鍼灸師の側が積極的に外部にアピールをしていくことによって、周りから認知をされ、理解をしてもらうというのが大切になってくると思うので、これからの鍼灸師に求められるのは外部との連携なのではないかと思います。
高齢者が増えていく現状もありますが、身体の状態や管理に関しては、他の医療職との連携を図っていくことで、地域システムの一環として支えていけるのでしょうね。
鍼灸の勉強を始めると、東洋医学という独特な世界になってくるので、周囲との知識の解離が大きくなり、だんだん周囲との会話が難しくなってしまうでしょうから、分かりやすく説明するスキルが今後は非常に大切なってくるのだろうと思っています。

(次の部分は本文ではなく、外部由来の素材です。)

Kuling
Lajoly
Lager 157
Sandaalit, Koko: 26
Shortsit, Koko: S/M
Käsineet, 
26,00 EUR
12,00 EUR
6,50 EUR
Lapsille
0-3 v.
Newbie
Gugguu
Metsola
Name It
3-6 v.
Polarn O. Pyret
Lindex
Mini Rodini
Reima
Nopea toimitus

例えば、鍼灸は気を整えますからと言えば、正解になるのですが、東洋医学の学習をしている人でなければ、「そう、気なんだ」で話しが終わりになってしまって、どうやって連携をしたらいいのかが分かりにくくなってしまいますよね。
私自身も課題として、現代医学や制度を理解することで、どういうところに参加していけるのかと考えことが多いですし、積極的に関わっていかなければいけないのではないかと感じている状態です。
いくら自分達がいいという話しをしていても、外部から認知されない限りは、外に普及することはないですからね。

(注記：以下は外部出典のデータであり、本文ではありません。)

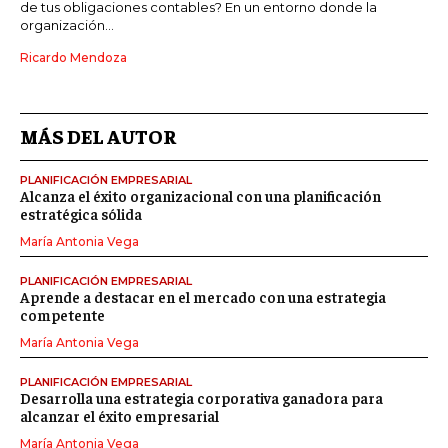
de tus obligaciones contables? En un entorno donde la
organización...
Ricardo Mendoza
MÁS DEL AUTOR
PLANIFICACIÓN EMPRESARIAL
Alcanza el éxito organizacional con una planificación
estratégica sólida
María Antonia Vega
PLANIFICACIÓN EMPRESARIAL
Aprende a destacar en el mercado con una estrategia
competente
María Antonia Vega
PLANIFICACIÓN EMPRESARIAL
Desarrolla una estrategia corporativa ganadora para
alcanzar el éxito empresarial
María Antonia Vega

ただ、自戒という意味で考えると、本当にいい物であれば、勝手に普及をして利用するのではないかという気持ちもあるので、自分の治療も含めて客観的に見て行くのが非常に大切なのかなと思っています。
所見や症状としてはいいかなと思っていても、外部から見たら大きな違いはなく、結果としては、良いとは思っているけど、数値には表れないというのは治療の中ではよくあることなので、大きな変化で、誰でも気付くようなものでないと、理解はされないのは当然ですしね。
私は過去に怪我をしてリハビリをしたときもありますが、その時に鍼灸をやれていればよかったと思っていますし、今後もリハビリが必要なときには、痛みや疲労のコントロールを行うために、鍼灸を使っていきますね。